Puruk Cahu, Nuansanusantara.com - Pada tanggal 28 Juni 2025 – Musyawarah Cabang (Muscab) IV Ikatan Bidan Indonesia (IBI) Kabupaten Murung Raya secara resmi dibuka pada Sabtu, 28 Juni 2025, difokuskan di aula pertemuan RSUD Puruk Cahu dan acara tersebut mengusung:
thema “Satukan Langkah dalam Transformasi Kesehatan untuk Penguatan Pelayanan Kebidanan yang Berkesinambungan dan Berbasis Bukti.”
Acara pembukaan dihadiri oleh jajaran pengurus dan anggota IBI dari berbagai wilayah, tenaga kesehatan lintas profesi, serta sejumlah tamu undangan. Pemerintah Kabupaten Murung Raya, melalui Pelaksana Tugas (Plt) Sekretaris Daerah Sarwo Mintarjo memberikan arahan bupati
Dalam sambutannya, pemerintah daerah menyampaikan apresiasi tinggi atas dedikasi para bidan yang selama ini menjadi garda terdepan dalam pelayanan kesehatan ibu dan anak.
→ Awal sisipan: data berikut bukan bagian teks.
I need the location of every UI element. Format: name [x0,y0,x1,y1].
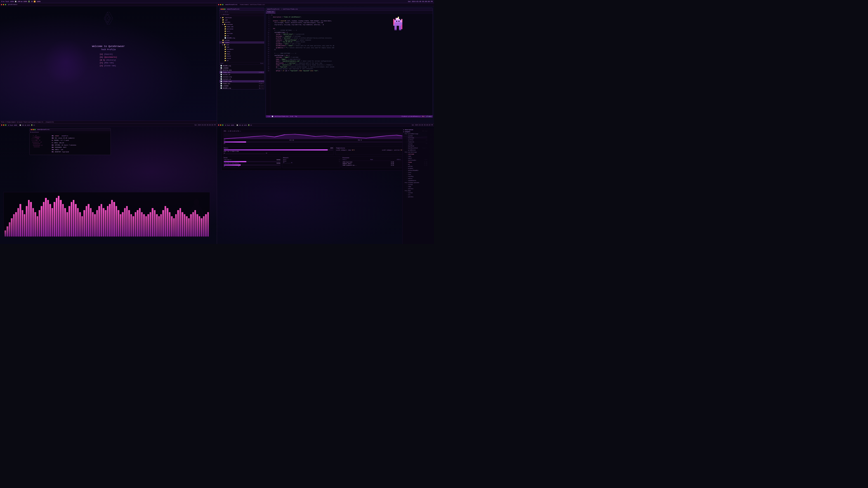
rt-defaultroamdir[interactable]: ◦ defaultRoamDir [403,169,434,171]
rt-outputs[interactable]: ▶ outputs [403,131,434,133]
rt-pkgs-patches[interactable]: ◦ patches [403,196,434,198]
q4-dot-y[interactable] [220,125,221,126]
rt-username[interactable]: ◦ username [403,153,434,155]
fm-tree-readmeorg[interactable]: 📄 README.org [219,37,264,39]
q1-dot-y[interactable] [3,4,4,5]
viz-bar [77,208,79,236]
rt-locale[interactable]: ◦ locale [403,143,434,145]
rt-np-system[interactable]: ◦ system [403,184,434,186]
fm-file-desktop[interactable]: 🖼 desktop.png [219,69,264,71]
fm-tree-patches[interactable]: 📁 patches [219,21,264,23]
rt-systemsettings[interactable]: ▼ ⊞ systemSettings [403,133,434,135]
rt-bootmode[interactable]: ◦ bootMode [403,145,434,147]
fm-tree-profiles[interactable]: ▶ 📁 profiles [219,23,264,26]
fm-file-license2[interactable]: 📄 LICENSE34.2 K [219,85,264,87]
welcome-title: Welcome to Qutebrowser [92,45,125,48]
fm-tree-homelab[interactable]: 📁 home.lab [219,26,264,28]
fm-tree-shell[interactable]: 📁 shell [219,55,264,57]
fm-tree-system[interactable]: 📁 system [219,39,264,41]
fm-file-flakenix[interactable]: 📄 flake.nix2.26 K [219,71,264,73]
sysmon-network-label: Network [283,157,340,159]
fm-file-harden[interactable]: 📄 harden.sh [219,73,264,76]
q2-dot-r[interactable] [218,4,219,5]
q1-dot-g[interactable] [5,4,6,5]
fm-tree-style[interactable]: 📁 style [219,57,264,59]
rt-system[interactable]: ◦ system [403,135,434,137]
fm-tree-personal[interactable]: 📁 personal [219,28,264,30]
code-editor[interactable]: emmetPsnowfire1: ~/.dotfiles/flake.nix f… [266,8,433,118]
fm-fwd-btn[interactable]: → [222,11,223,13]
file-manager[interactable]: emmetPsnowfire1: ← → ↑ ⊞ ≡ ~/.dotfiles/ … [219,8,265,90]
rt-grubdevice[interactable]: ◦ grubDevice [403,149,434,151]
q3-dot-r[interactable] [1,125,2,126]
rt-bootmountpath[interactable]: ◦ bootMountPath [403,147,434,149]
viz-bar [132,216,134,236]
fm-dot-y[interactable] [222,8,223,10]
q2-dot-g[interactable] [222,4,223,5]
rt-theme[interactable]: ◦ theme [403,161,434,163]
rt-usersettings[interactable]: ▼ ⊞ userSettings [403,151,434,153]
rt-description[interactable]: ▶ description [403,129,434,131]
fm-file-license[interactable]: 📄 LICENSE [219,67,264,69]
fm-file-readmeorg[interactable]: 📄 README.org [219,65,264,67]
fm-tree-work[interactable]: 📁 work [219,30,264,32]
fm-tree-dotfiles[interactable]: ▶ 📁 .dotfiles [219,17,264,19]
rt-dotfilesdir[interactable]: ◦ dotfilesDir [403,159,434,161]
rt-pkgs[interactable]: ▼ ⊞ pkgs [403,190,434,192]
viz-bar [203,216,205,236]
rt-profile[interactable]: ◦ profile [403,139,434,141]
fm-tree-user[interactable]: ▶ 📁 user [219,43,264,46]
rt-spawneditor[interactable]: ◦ spawnEditor [403,180,434,182]
ce-code-content[interactable]: { description = "Flake of LibrePhoenix";… [270,13,433,117]
fm-tree-themes[interactable]: 📁 themes [219,41,264,43]
fm-home-btn[interactable]: ⊞ [225,11,226,13]
nf-dot-r[interactable] [31,129,32,130]
q2-dot-y[interactable] [220,4,221,5]
fm-file-installorg[interactable]: 📄 install.org [219,76,264,78]
fm-tree-hardware[interactable]: 📁 hardware [219,48,264,51]
ce-tab-flakenix[interactable]: flake.nix [266,11,276,13]
q4-dot-g[interactable] [222,125,223,126]
rt-np-name[interactable]: ◦ name [403,186,434,188]
fm-back-btn[interactable]: ← [220,11,221,13]
rt-email[interactable]: ◦ email [403,157,434,159]
q4-dot-r[interactable] [218,125,219,126]
nf-dot-g[interactable] [34,129,35,130]
rt-fontpkg[interactable]: ◦ fontPkg [403,175,434,177]
q3-dot-y[interactable] [3,125,4,126]
fm-tree-pkgs[interactable]: 📁 pkgs [219,53,264,55]
fm-file-flakelock[interactable]: 📄 .flake.lock27.5 K [219,80,264,83]
rt-np-patches[interactable]: ◦ patches [403,188,434,190]
fm-tree-wsl[interactable]: 📁 wsl [219,35,264,37]
rt-timezone[interactable]: ◦ timezone [403,141,434,143]
fm-up-btn[interactable]: ↑ [224,11,224,13]
fm-dot-r[interactable] [221,8,222,10]
fm-menu-btn[interactable]: ≡ [227,11,228,13]
rt-browser[interactable]: ◦ browser [403,167,434,169]
rt-pkgs-src[interactable]: ◦ src [403,194,434,196]
rt-font[interactable]: ◦ font [403,173,434,175]
q1-qutebrowser: qutebrowser ___ /\ \ /::\ \ /:/\:\ \ /:/… [0,3,217,124]
rt-pkgs-system[interactable]: ◦ system [403,192,434,194]
viz-bar [166,208,168,236]
fm-tree-wm[interactable]: 📁 wm [219,59,264,62]
nf-dot-y[interactable] [33,129,34,130]
fm-tree-lang[interactable]: 📁 lang [219,51,264,53]
rt-editor[interactable]: ◦ editor [403,177,434,180]
rt-term[interactable]: ◦ term [403,171,434,173]
fm-file-flakenix2[interactable]: 📄 flake.nix2.26 K [219,83,264,85]
fm-dot-g[interactable] [224,8,225,10]
fm-tree-worklab[interactable]: 📁 worklab [219,32,264,35]
fm-file-installsh[interactable]: 📄 install.sh [219,78,264,80]
rt-wm[interactable]: ◦ wm [403,163,434,165]
rt-name[interactable]: ◦ name [403,155,434,157]
q1-dot-r[interactable] [1,4,2,5]
rt-wmtype[interactable]: ◦ wmType [403,165,434,167]
fm-tree-git[interactable]: 📁 .git [219,19,264,21]
fm-file-readmeorg2[interactable]: 📄 README.org40.7 K [219,87,264,89]
rt-hostname[interactable]: ◦ hostname [403,137,434,139]
viz-bar [18,208,19,236]
rt-nixpkgs-patched[interactable]: ▼ ⊞ nixpkgs-patched [403,182,434,184]
q3-dot-g[interactable] [5,125,6,126]
fm-tree-app[interactable]: 📁 app [219,46,264,48]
Bidan dinilai bukan sekadar tenaga medis, tetapi juga sebagai penjaga kehidupan dan pelindung generasi masa depan bangsa.
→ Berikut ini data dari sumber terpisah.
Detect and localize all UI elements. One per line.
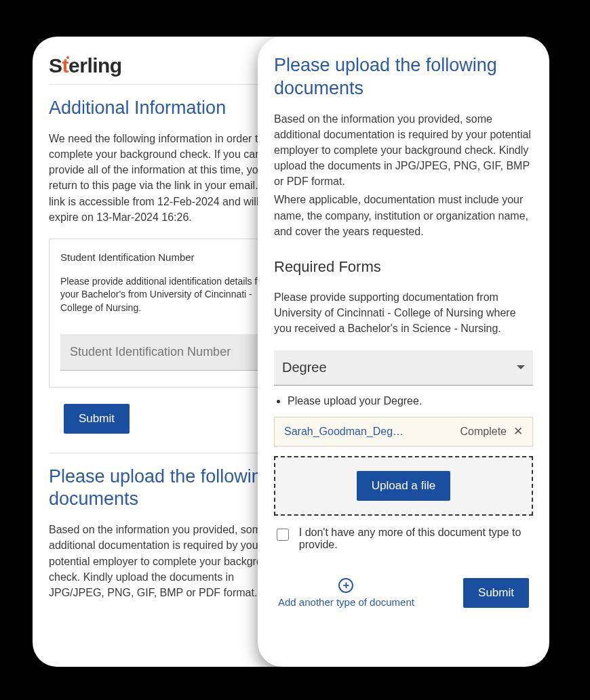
add-document-label: Add another type of document [278,596,414,609]
required-forms-help: Please provide supporting documentation … [274,289,533,337]
add-document-button[interactable]: + Add another type of document [278,578,414,609]
document-type-select[interactable]: Degree [274,350,533,386]
upload-instruction-item: Please upload your Degree. [288,395,533,407]
plus-icon: + [338,578,353,593]
card-upload-docs: Please upload the following documents Ba… [258,37,549,667]
no-more-docs-checkbox[interactable] [277,528,289,541]
submit-button[interactable]: Submit [463,578,529,608]
no-more-docs-row[interactable]: I don't have any more of this document t… [274,527,533,551]
footer-row: + Add another type of document Submit [274,578,533,609]
chevron-down-icon [517,365,525,369]
divider [49,84,288,85]
heading-upload-docs: Please upload the following documents [274,54,533,100]
heading-required-forms: Required Forms [274,258,533,276]
upload-file-button[interactable]: Upload a file [357,471,451,501]
document-type-label: Degree [282,360,327,375]
student-id-label: Student Identification Number [60,251,276,263]
remove-file-icon[interactable]: ✕ [513,426,523,437]
student-id-form: Student Identification Number Please pro… [49,239,288,388]
uploaded-file-name: Sarah_Goodman_Deg… [284,426,451,438]
heading-upload-docs: Please upload the following documents [49,466,288,512]
uploaded-file-status: Complete [460,426,507,438]
student-id-input[interactable] [60,334,276,371]
upload-intro-line1: Based on the information you provided, s… [274,111,533,190]
intro-text: We need the following information in ord… [49,131,288,225]
file-dropzone[interactable]: Upload a file [274,456,533,516]
divider [49,453,288,453]
upload-intro-text: Based on the information you provided, s… [49,522,288,600]
upload-intro-line2: Where applicable, documentation must inc… [274,192,533,239]
no-more-docs-label: I don't have any more of this document t… [299,527,533,551]
upload-instruction-list: Please upload your Degree. [288,395,533,407]
uploaded-file-chip: Sarah_Goodman_Deg… Complete ✕ [274,417,533,447]
brand-logo: Sterling [49,54,288,77]
student-id-help: Please provide additional identification… [60,275,276,315]
submit-button[interactable]: Submit [64,404,130,434]
heading-additional-info: Additional Information [49,97,288,120]
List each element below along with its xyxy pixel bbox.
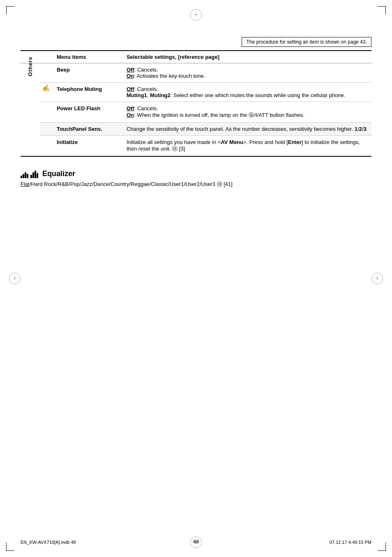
label-beep: Beep — [53, 63, 122, 83]
page-footer: EN_KW-AVX710[A].indb 48 07.12.17 4:49:15… — [0, 540, 392, 545]
icon-cell-telephone: ✍ — [40, 83, 53, 102]
value-initialize: Initialize all settings you have made in… — [122, 136, 371, 157]
power-off-label: Off — [127, 105, 134, 111]
crosshair-right — [371, 273, 383, 284]
beep-on-label: On — [127, 73, 134, 79]
table-row-beep: Others Beep Off: Cancels. On: Activates … — [21, 63, 371, 83]
table-row-power-led: Power LED Flash Off: Cancels. On: When t… — [21, 102, 371, 123]
muting1-label: Muting1 — [127, 92, 147, 98]
value-touchpanel: Change the sensitivity of the touch pane… — [122, 123, 371, 136]
col-header-menu-items: Menu items — [53, 51, 122, 63]
equalizer-other-options: /Hard Rock/R&B/Pop/Jazz/Dance/Country/Re… — [30, 181, 215, 187]
icon-cell-touchpanel — [40, 123, 53, 136]
crosshair-left — [9, 273, 21, 284]
sidebar-label-others: Others — [27, 57, 33, 77]
icon-cell-initialize — [40, 136, 53, 157]
value-power-led: Off: Cancels. On: When the ignition is t… — [122, 102, 371, 123]
table-row-telephone-muting: ✍ Telephone Muting Off: Cancels. Muting1… — [21, 83, 371, 102]
eq-bar-5 — [30, 175, 32, 178]
page-container: The procedure for setting an item is sho… — [0, 0, 392, 557]
value-beep: Off: Cancels. On: Activates the key-touc… — [122, 63, 371, 83]
eq-bar-2 — [23, 174, 24, 178]
footer-right: 07.12.17 4:49:15 PM — [330, 540, 371, 545]
power-on-label: On — [127, 112, 134, 118]
phone-icon: ✍ — [42, 84, 50, 91]
col-header-settings: Selectable settings, [reference page] — [122, 51, 371, 63]
settings-table: Menu items Selectable settings, [referen… — [21, 50, 371, 157]
eq-bar-8 — [37, 173, 38, 178]
equalizer-options: Flat/Hard Rock/R&B/Pop/Jazz/Dance/Countr… — [21, 181, 371, 188]
equalizer-ref: Ⓗ [41] — [217, 181, 233, 187]
corner-mark-tl — [6, 6, 14, 14]
icon-cell-beep — [40, 63, 53, 83]
col-header-icon — [40, 51, 53, 63]
table-row-initialize: Initialize Initialize all settings you h… — [21, 136, 371, 157]
eq-bar-1 — [21, 176, 22, 178]
equalizer-section: Equalizer Flat/Hard Rock/R&B/Pop/Jazz/Da… — [21, 169, 371, 188]
procedure-note-container: The procedure for setting an item is sho… — [21, 37, 371, 47]
table-row-touchpanel: TouchPanel Sens. Change the sensitivity … — [21, 123, 371, 136]
value-telephone-muting: Off: Cancels. Muting1, Muting2: Select e… — [122, 83, 371, 102]
label-telephone-muting: Telephone Muting — [53, 83, 122, 102]
equalizer-icon — [21, 169, 38, 178]
label-touchpanel: TouchPanel Sens. — [53, 123, 122, 136]
eq-bar-3 — [25, 172, 26, 178]
eq-bar-4 — [27, 174, 28, 178]
equalizer-title: Equalizer — [42, 169, 75, 178]
equalizer-flat-option: Flat — [21, 181, 30, 187]
crosshair-top — [190, 9, 202, 21]
muting2-label: Muting2 — [150, 92, 171, 98]
icon-cell-power-led — [40, 102, 53, 123]
corner-mark-tr — [378, 6, 386, 14]
equalizer-title-row: Equalizer — [21, 169, 371, 178]
label-initialize: Initialize — [53, 136, 122, 157]
procedure-note-box: The procedure for setting an item is sho… — [242, 37, 371, 47]
label-power-led: Power LED Flash — [53, 102, 122, 123]
eq-bar-7 — [35, 171, 36, 178]
eq-bar-6 — [32, 172, 34, 178]
footer-left: EN_KW-AVX710[A].indb 48 — [21, 540, 76, 545]
tel-off-label: Off — [127, 86, 134, 92]
beep-off-label: Off — [127, 67, 134, 73]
“Jika ingin berjalan cepat, berjalanlah sendiri. Tapi jika ingin berjalan jauh, berjalanlah bersama,” kutipan dari pepatah Afrika ini digunakan sebagai pengingat pentingnya sinergitas dalam membangun sistem kesehatan yang kuat dan berdaya tahan bagi stamina.
Pemerintah Kabupaten Murung Raya juga menyampaikan harapan besar terhadap Muscab IV ini, agar mampu melahirkan kepemimpinan organisasi yang visioner, menyusun program kerja yang solutif, serta menumbuhkan semangat baru dalam menjadikan IBI sebagai aktor strategis dalam menghadapi tantangan zaman, apresiasi nyata yang ditunjukkan melalui komitmen daerah untuk memperkuat sinergi dalam peningkatan kapasitas SDM, pendidikan kontinu serta pemanfaatan teknologi berbasis digital, dan pengembangan layanan kebidanan yang nyata.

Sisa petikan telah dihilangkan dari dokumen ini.